E’ la seconda volta in meno di un mese. “Non siamo supereroi”

La lettera di minacce recapitata a Francesco Lettieri

Due minacce nel giro di neanche un mese. Quanto basta per far passare la voglia di competere alle prossime elezioni amministrative di San Felice a Cancello. E l’ammissione arriva dal diretto interessato, Francesco Lettieri: “Facciamo elettoralmente un passo indietro. Non siamo supereroi e non sacrifichiamo, a queste condizioni, la serenità delle persone che ci sono accanto, il loro affetto, la dignità del lavoro e quella delle nostre vite”. 

La decisione arriva dopo una nuova lettera minatoria recapitata al presidente dell’associazione ‘Ora’ in cui c’è scritto: “Mo pnzat a fatica”. Un chiaro avvertimento, come quello ricevuto nelle scorse settimane. “Abbiamo rincorso un sogno per mesi e continueremo a farlo: condividere il fresco profumo di libertà e di primavera che ha pervaso le nostre vite. Abbiamo provato in tutti i modi a percorrere una strada mai battuta prima con cuore e passione, sacrificando con amore tanto delle nostre vite - ha spiegato in un post su Facebook Lettieri - Convinti che un dissesto finanziario ed uno scioglimento per infiltrazione camorristica potessero far riflettere, almeno per una volta, sul serio. Fiduciosi che orgoglio e dignità prendessero il sopravvento su tutto: sulla normalità che non c’è, su trattative senza arte e né parte, sulle chiacchiere ed i vuoti personalismi. Speranzosi che lavoro, crescita, scuola, sviluppo, ambiente, senso civico e quotidianità fossero temi da affrontare con una chiave culturale rivoluzionata. Questo appuntamento elettorale non è mai stato un assillo, e nessuna velleità ha mai caratterizzato le nostre scelte, come più volte ripetuto. Purtroppo, davanti alle continue minacce , agli attacchi personali e professionali (il lavoro per noi va onorato, tutelato e difeso in ogni sua forma), facciamo elettoralmente un passo indietro.

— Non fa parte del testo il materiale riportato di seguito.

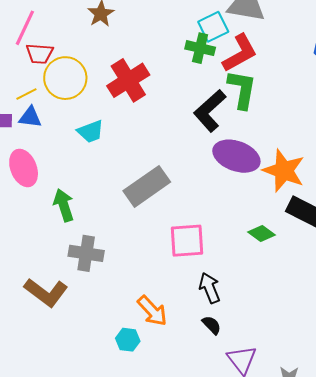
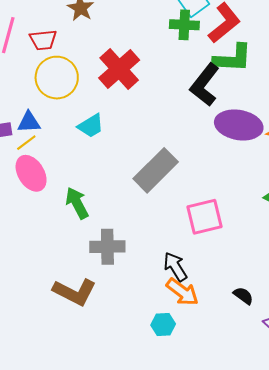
red trapezoid: (40, 54) -> (43, 40), moved
green L-shape: (242, 89) -> (233, 58), turned 93
yellow line: (26, 94) -> (26, 143), moved
black arrow: (210, 288) -> (175, 267), moved

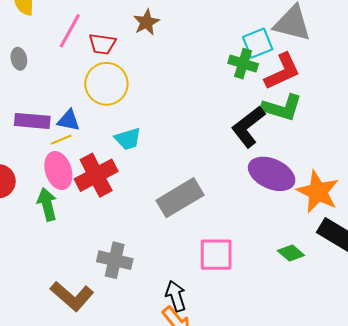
red cross: (119, 69) -> (96, 175), moved
green arrow: (77, 203) -> (47, 204), moved

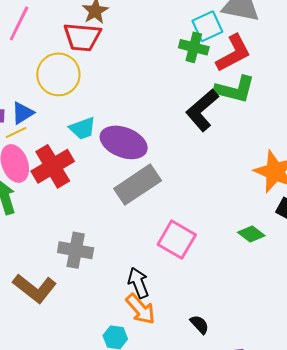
red trapezoid: (102, 44) -> (82, 37), moved, size x1.4
blue triangle: (69, 120) -> (23, 113), turned -40
purple ellipse: (272, 174) -> (124, 142), moved
pink square: (216, 255) -> (177, 240), turned 33

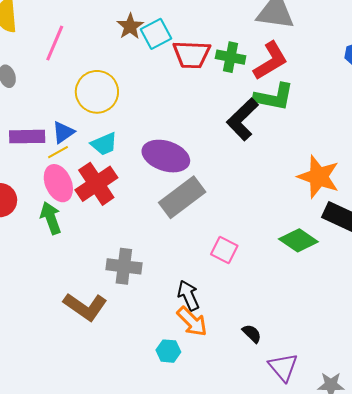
cyan square: (207, 26) -> (156, 34), moved
red trapezoid: (82, 37) -> (192, 54), moved
cyan trapezoid: (83, 128) -> (104, 144), moved
green diamond: (251, 234) -> (298, 240), size x1.4
pink square: (177, 240) -> (224, 250), size x0.7

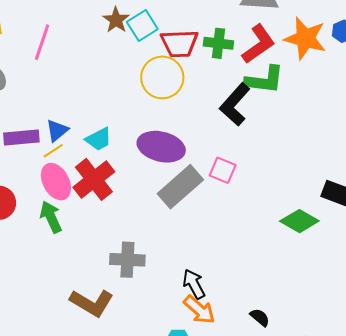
yellow circle: (97, 92) -> (162, 77), moved
orange star: (319, 177) -> (305, 38), moved
pink square: (224, 250) -> (223, 170), moved

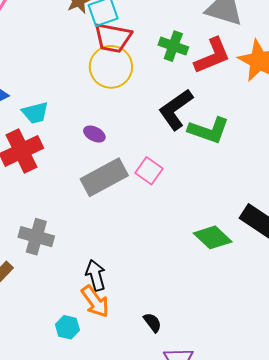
red trapezoid: (179, 43) -> (113, 38), moved
green L-shape: (265, 80) -> (209, 130), moved
purple ellipse: (161, 147) -> (94, 134), size x0.5

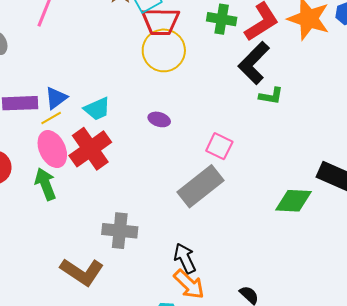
black L-shape: (176, 109) -> (254, 63), moved
green L-shape: (209, 130) -> (271, 96), size x0.6
gray rectangle: (104, 177) -> (201, 186), moved
green diamond: (213, 237) -> (294, 201), turned -30

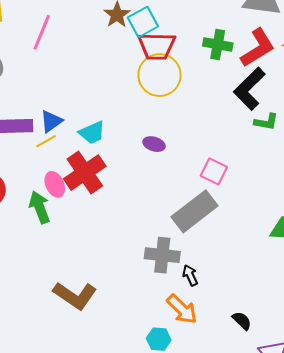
pink ellipse: (52, 149) -> (55, 184), moved, size x0.7
gray cross: (120, 231) -> (162, 255), moved
black arrow: (185, 258) -> (190, 275), moved, size x0.7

Non siamo supereroi e non sacrifichiamo, a queste condizioni, la serenità delle persone che ci sono accanto, il loro affetto, la dignità del lavoro e quella delle nostre vite. Non è questo il clima che ci appartiene e che dovrebbe accompagnare una comunità al voto, un clima carico di faide intestine e senza alcuna visione del bene comune”.

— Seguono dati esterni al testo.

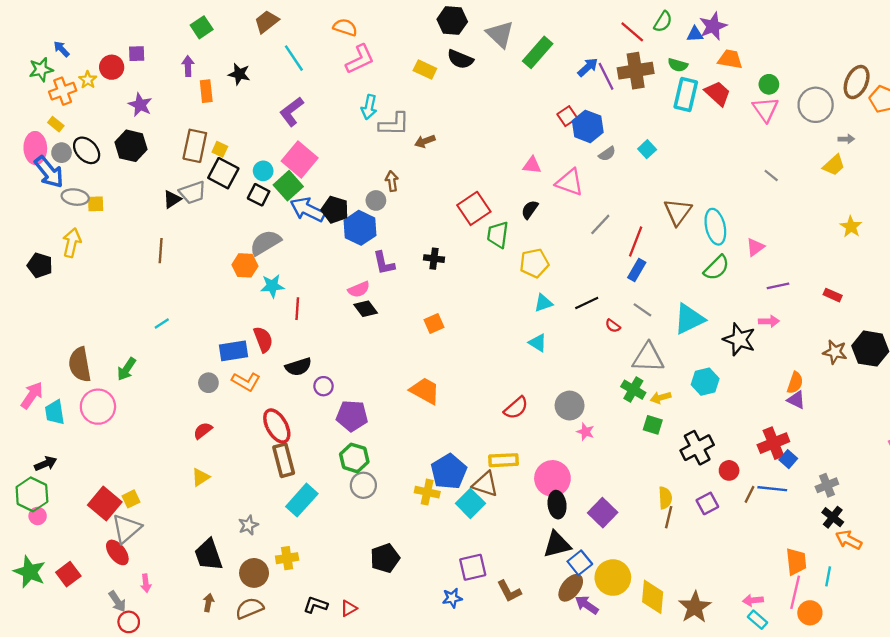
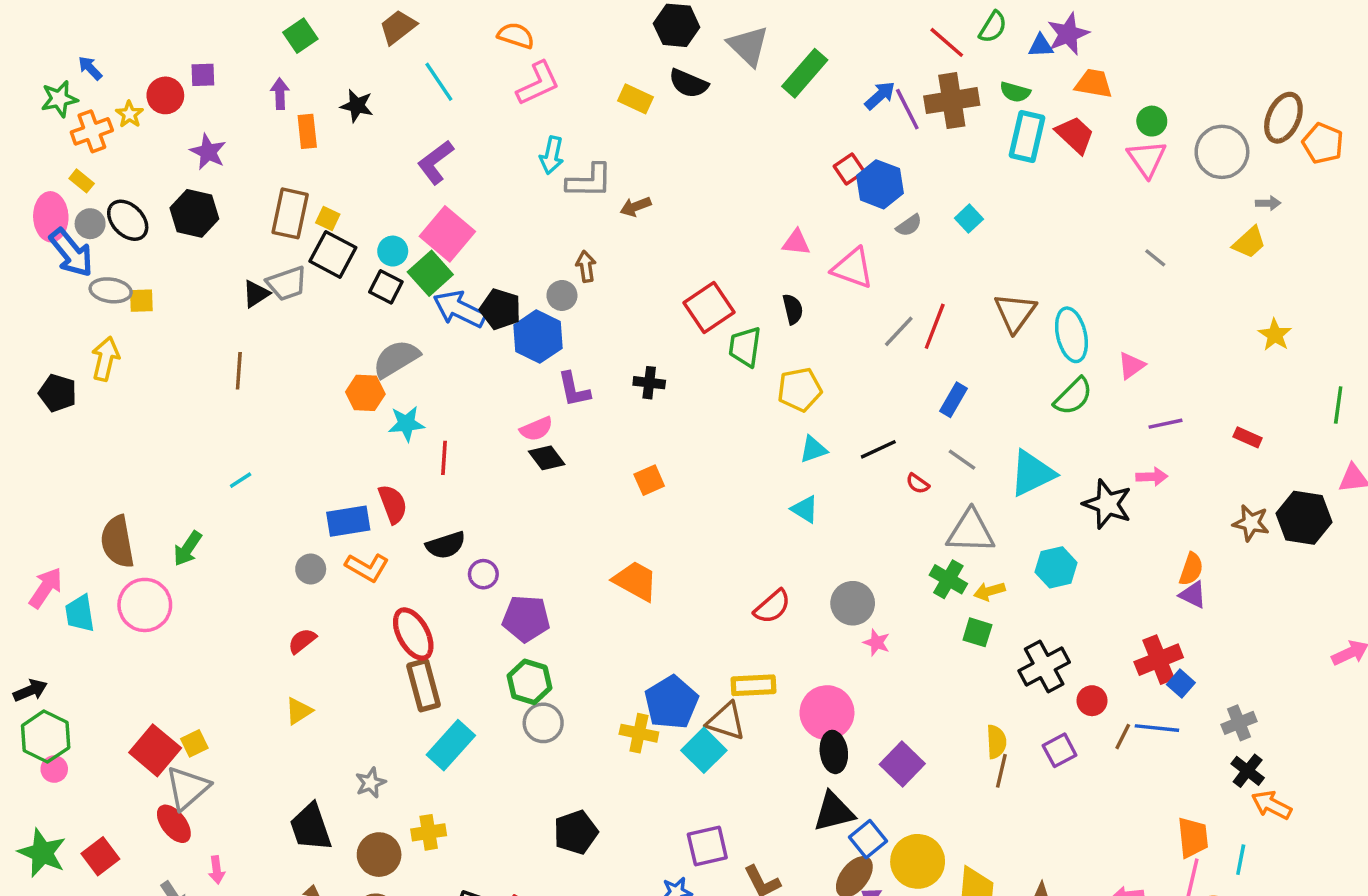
black semicircle: (530, 210) -> (793, 309), turned 132
red line: (636, 241) -> (935, 326), moved
black arrow: (46, 464) -> (30, 690), moved

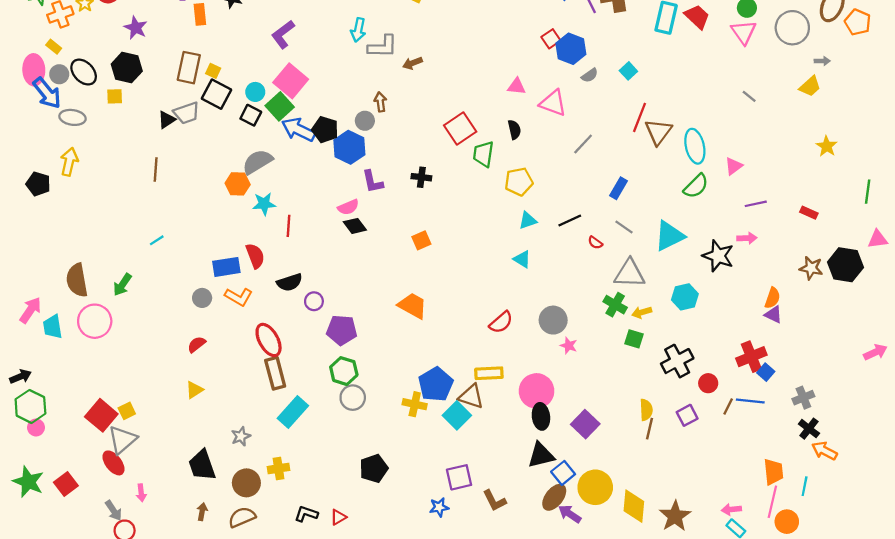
yellow square: (141, 301) -> (115, 96), moved
red line: (935, 326) -> (640, 117), moved

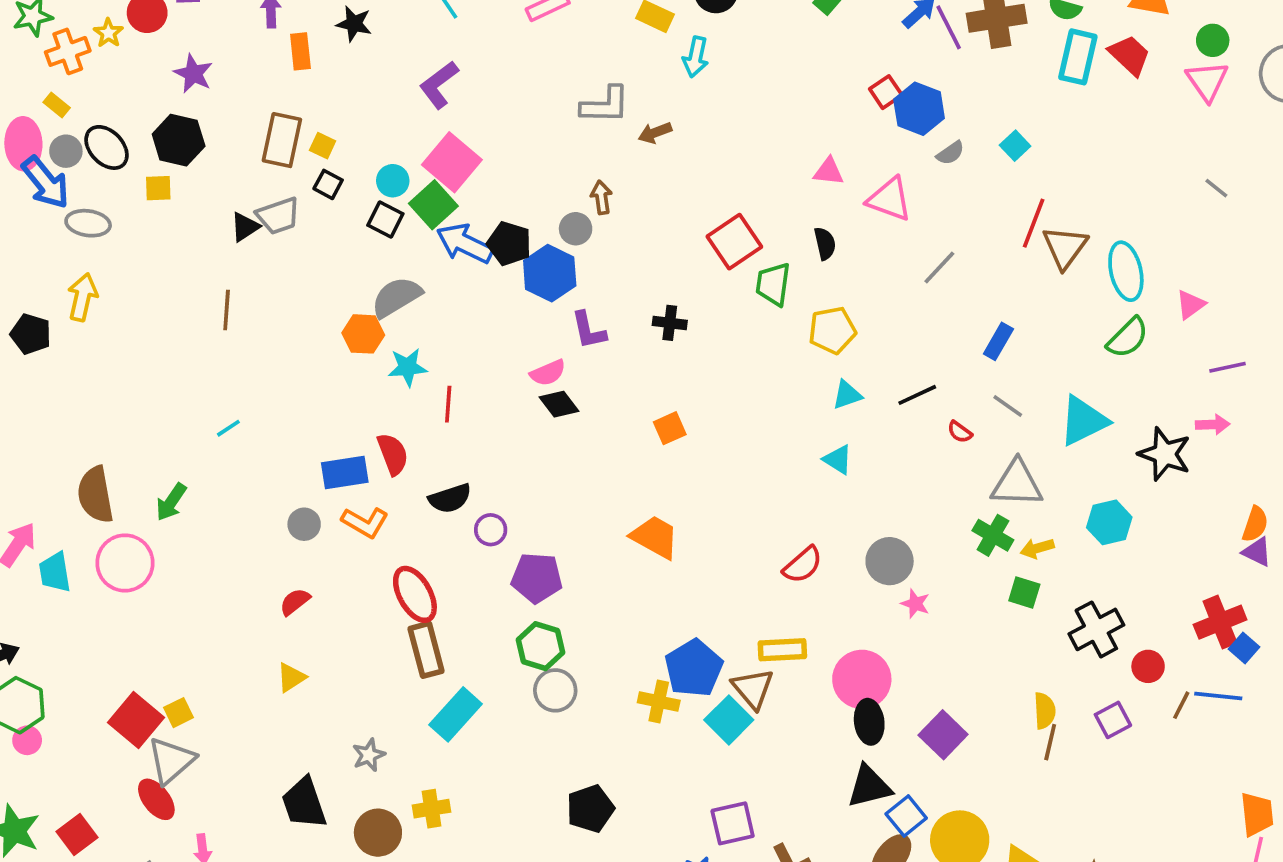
cyan arrow: (358, 30) -> (696, 57), moved
black square: (216, 94) -> (328, 184), size x0.6
brown triangle: (471, 396) -> (753, 689), turned 32

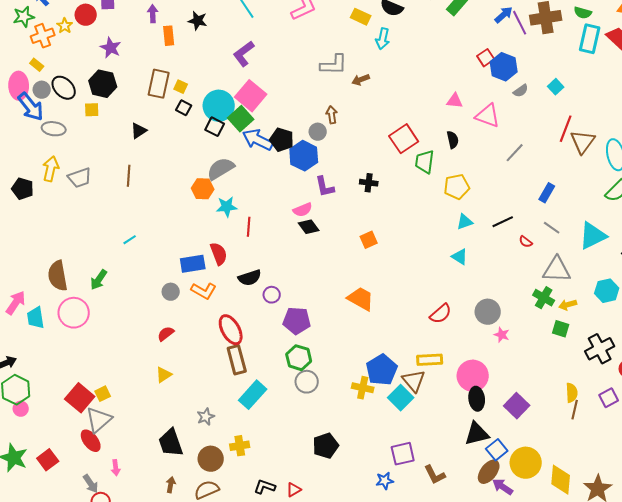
cyan circle: (393, 181) -> (219, 106), size x1.8
gray trapezoid: (278, 216) -> (80, 178), moved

“Abbiamo fallito? Forse” continua il presidente del Movimento. “Con noi, però, fallisce una comunità che non ha colto il nostro grido di aiuto, che si sta affidando al passato per scrivere il futuro. Crediamo che il segnale più forte sia quello di fare la cosa meno ovvia in questo momento: non lanciarsi nell’agone elettorale. I cambiamenti richiedono sacrifici ed è per noi un enorme sacrificio rinunciare alla candidatura. Denunceremo, però, quanto accaduto soprattutto nelle ultime settimane, informando la Commissione Straordinaria del Comune di San Felice a Cancello, il Prefetto di Caserta ed il Ministero dell’Interno. Noi andiamo avanti, con un cuore che batte più forte del compromesso del momento. Con lo sguardo fiero di chi può guardare al futuro e sognare ancora”.